‘The Humans’ by Matt Haig (Book Review)

“…this is what happens when you live on Earth. You crack. You hold reality in your hands until it burns and then you have to drop the plate.”

Having already read ‘Echo Boy’‘Reasons to Stay Alive’ and ‘Notes on a Nervous Planet’ (and written blog posts on them), you could say I’m a pretty huge fan of Matt Haig. I heard of ‘The Humans’ quite some time ago and yet had pushed it away as not my kind of book, because why would I want to read about alien life? And yet this book is so much more than this. The Humans

In short, the book is about an alien from the future taking over the body of a mathematician on Earth to prevent him from proving the Riemann Hypothesis and to, therefore, save the planet from advancing (because humans supposedly can’t deal with this level of progress). At the start, you are thrown into Earth as someone who has absolutely no idea about the planet and how humans act. It’s actually pretty funny, the comments the alien makes on other humans and the way he believes he is able to act, because he doesn’t know what is expected at all (hence he runs around the town at night naked, getting arrested – read to find out more, I guess).

It is hard not to cringe at some of the things the alien considers as acceptable, and yet I felt this urge of pity since the beginning. The alien has come from a perfect future – one where no one feels pains, or love, or anything in between. But what was so amazing about this book was the way it gets you to think about emotions and how important they really are. Yes, we feel pain, but isn’t that better than feeling nothing at all?

Behind the surface of the story, it’s not only about the alien learning how to live on Earth, but it’s fundamentally about the depths of humans and the way we think and act. Matt Haig explains himself, in the back of the book and in ‘Reasons to Stay Alive’, that the book actually represents the isolation of depression and coming to love the world and humans again. This completely changed my perspective of the book into something that metaphorically delves into the world of understanding mental health. The alien symbolises the change in mental health as it can drive someone to seem like a completely different person, or incapable of living like anyone else, and yet inside they are still the same as anyone, because we are all humans and we all think and feel.

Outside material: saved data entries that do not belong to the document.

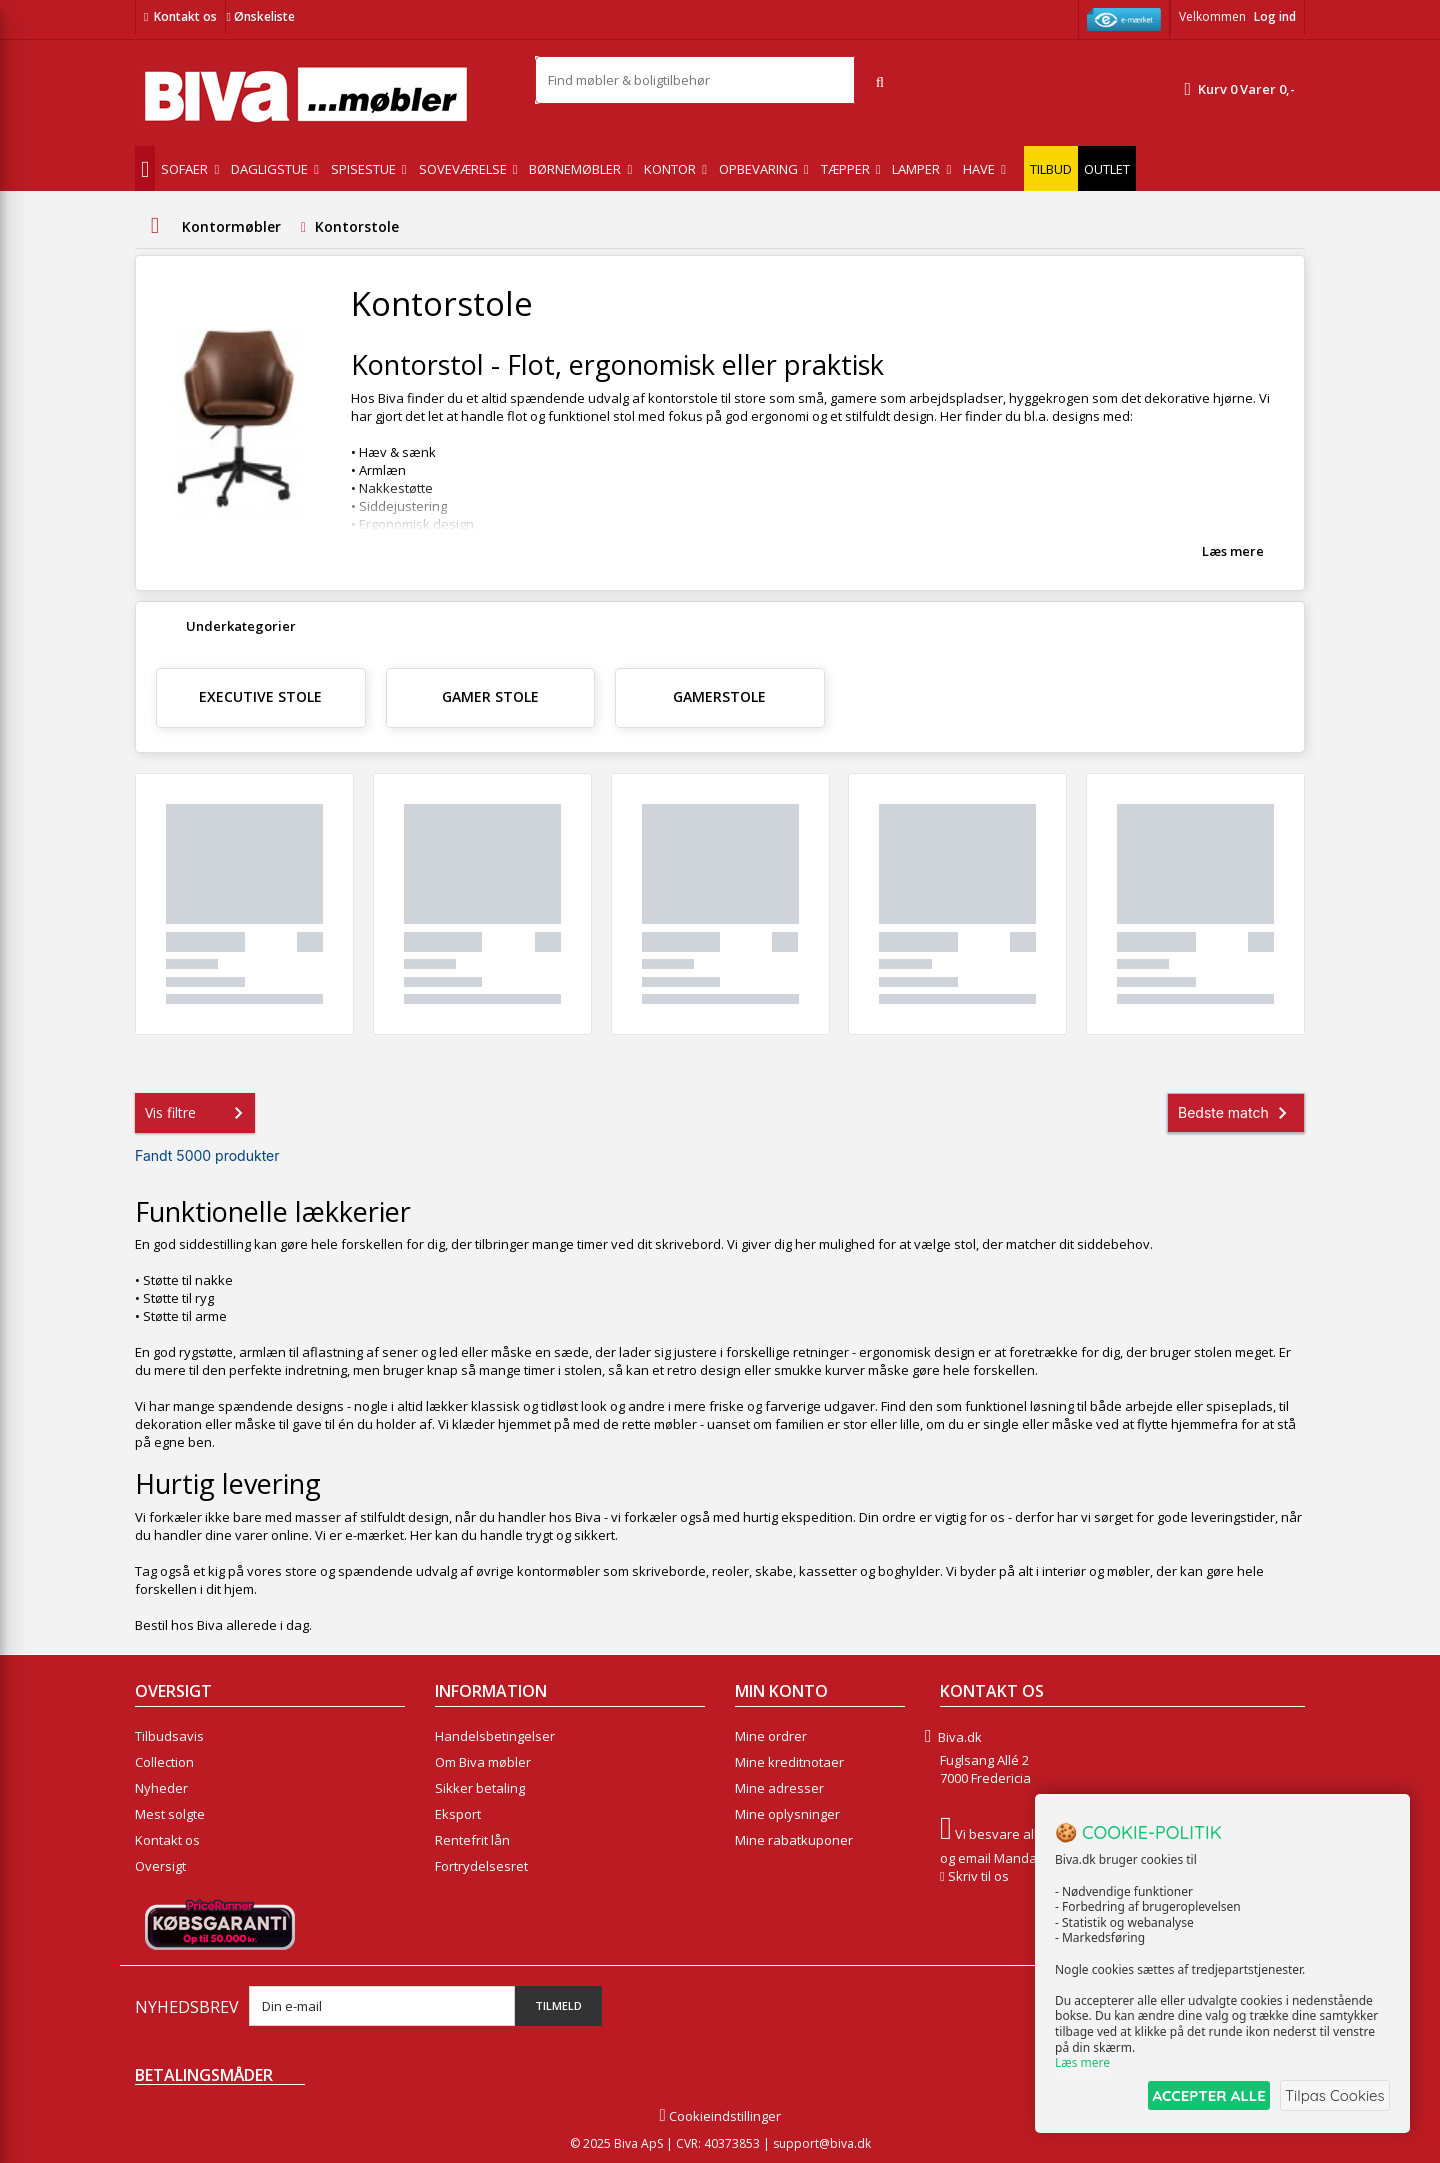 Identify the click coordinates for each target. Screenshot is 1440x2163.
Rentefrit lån (472, 1840)
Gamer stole (490, 696)
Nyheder (161, 1788)
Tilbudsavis (169, 1736)
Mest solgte (170, 1814)
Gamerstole (719, 696)
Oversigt (160, 1866)
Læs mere (1233, 551)
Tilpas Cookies (1332, 2096)
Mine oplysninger (787, 1814)
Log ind (1275, 16)
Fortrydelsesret (481, 1866)
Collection (164, 1762)
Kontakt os (185, 16)
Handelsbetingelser (495, 1736)
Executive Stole (260, 696)
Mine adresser (779, 1788)
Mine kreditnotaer (789, 1762)
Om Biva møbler (483, 1762)
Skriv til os (978, 1876)
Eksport (458, 1814)
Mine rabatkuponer (794, 1840)
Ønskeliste (260, 16)
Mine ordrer (771, 1736)
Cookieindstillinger (719, 2116)
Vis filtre (198, 1113)
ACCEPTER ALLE (1195, 2096)
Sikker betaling (480, 1788) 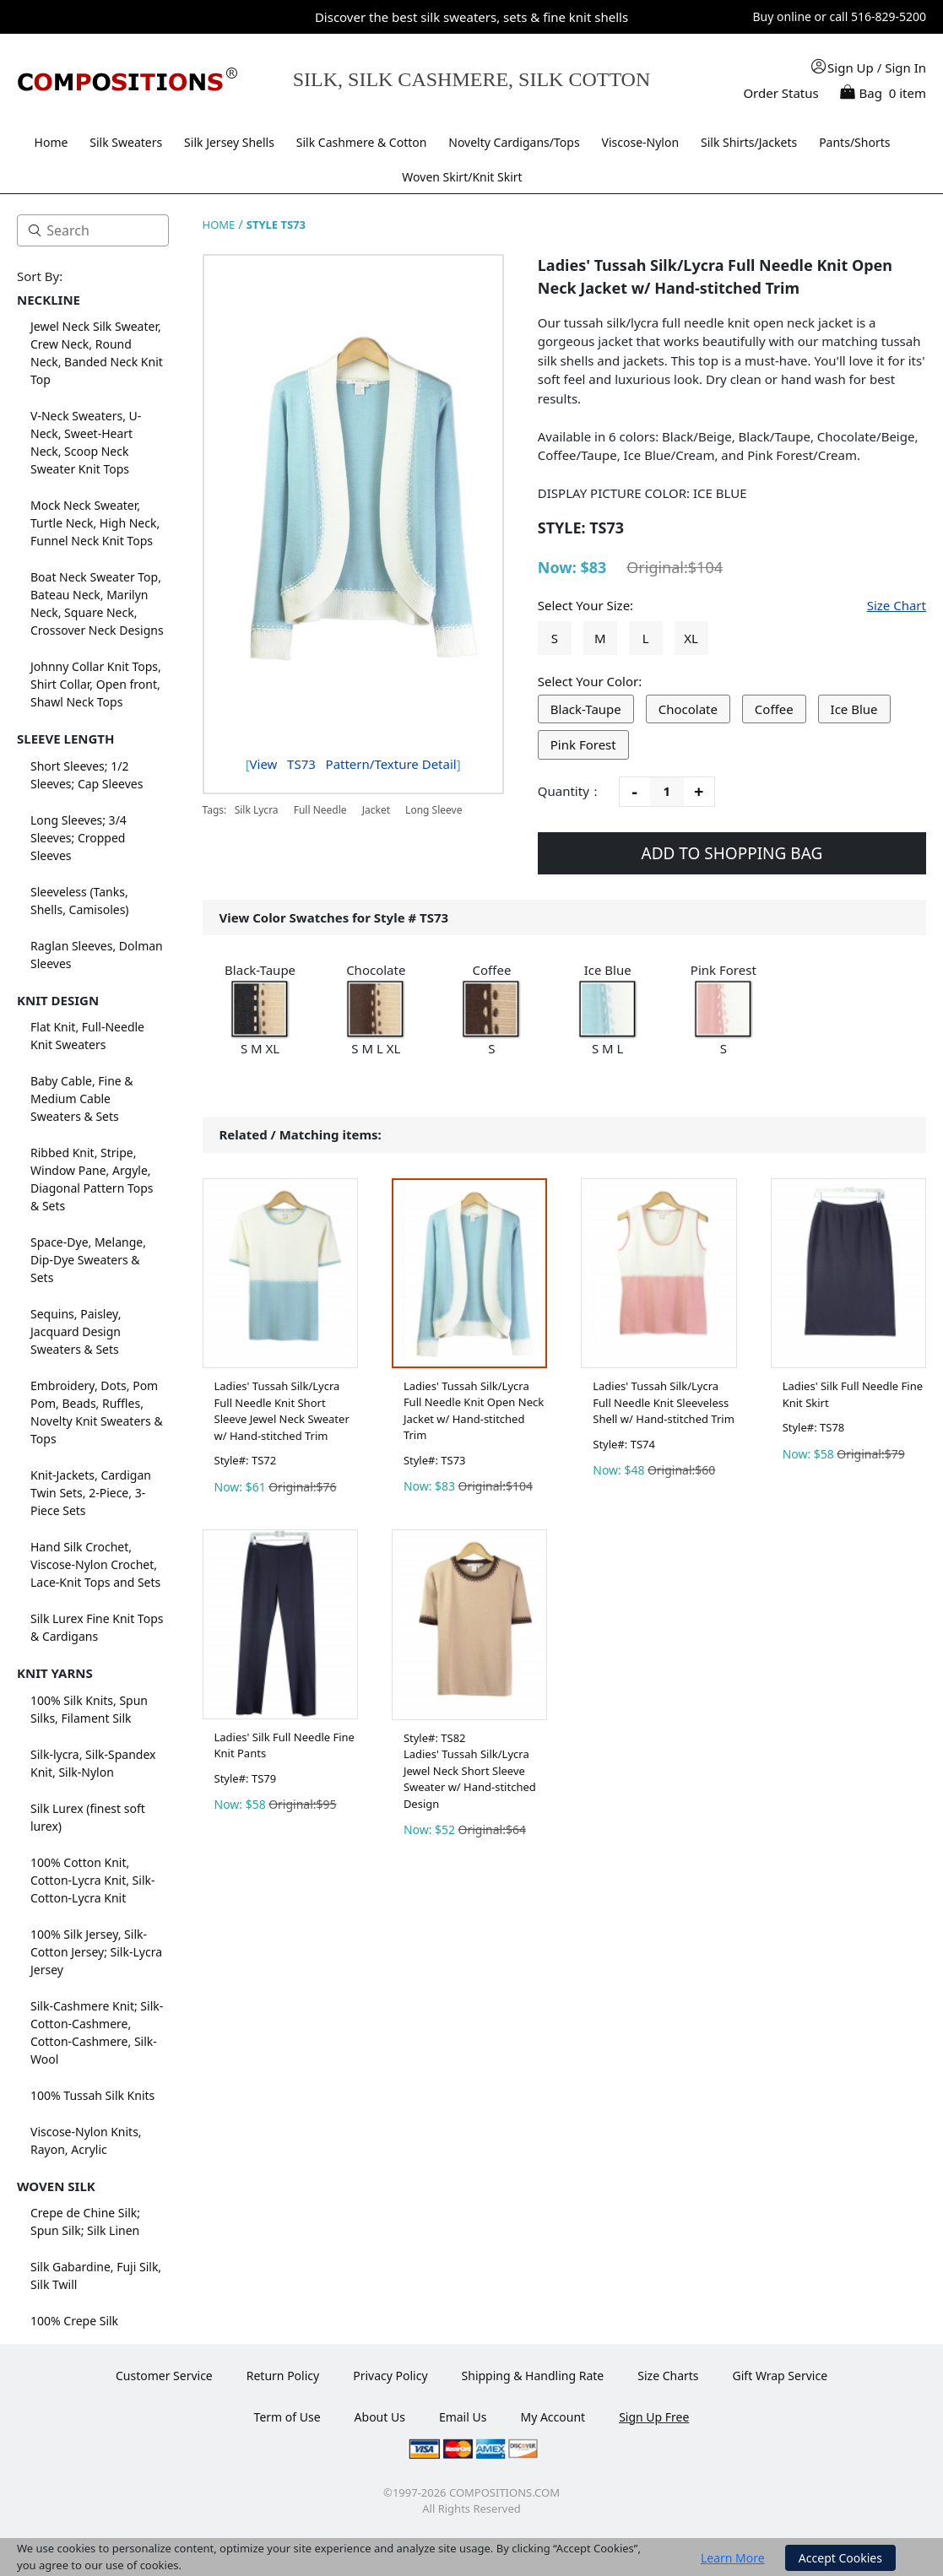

There is one particular moment where the alien speaks to his “son” and says ‘maybe we should try not to understand so much, and accept some more.’ and this is so damn important. We can never be fully understood by someone who is not ourselves (how can we, when we are all unique beings with our own private mind?), so acceptance is the only way we can move forward. Reading the relationships the alien built with this family that wasn’t actually his and vice versa, shows the purity of loving and accepting others as your own even if they’re not who you know them to be, or want them to be.

I particularly loved the focus on change in the novel because it made me realise that change isn’t just necessary in that we are constantly moving forward in life, but necessary for our own health and our own survival.

These were two of my favourite quotes in relation to this:

“The single biggest act of bravery or madness anyone can do is the act of change.”

“I realised, though I was on Earth, I had been living this past year as I had always lived. I was just thinking I could carry on, moving forward. But I was not me any more. I was a human, give or take. And humans are about change. That is how they survive, by doing and un-doing and doing again.”

Not only is change about bravery into the unknown, but allowing yourself to change through changing your surroundings. When I read “I had been living this past year as I had always lived” it made me think, what can I change this year to make it different and to make me feel better and more at home as a person? There have been times in the past where I had been reliving a year the same as the year before, and looking back I realise I shouldn’t have, because it actually had a huge effect on the way I viewed myself and the world. Changing things up inevitably brings fear, but also excitement. And isn’t excitement and new things what we live for? It’s human nature to get bored or fall into unconscious habits and pushing yourself out of these things is what gets you to rethink your life and yourself.

Matt Haig is so good at getting me to think beyond the book, into my own life and changes I can make, and for that I’m so grateful I have his books to read. The feeling I get when I read or listen to music or watch films was perfectly explained in this short extract and so, naturally, it makes sense to end on this note:

“It takes time to understand humans because they don’t understand themselves. They have been wearing clothes for so long. Metaphorical clothes. That was the price of human civilisation – to create it they had to close the door on their true selves. And so they are lost…that is why they invented art: books, music, films, plays, painting, sculpture. They invented them as bridges back to themselves, back to who they are.”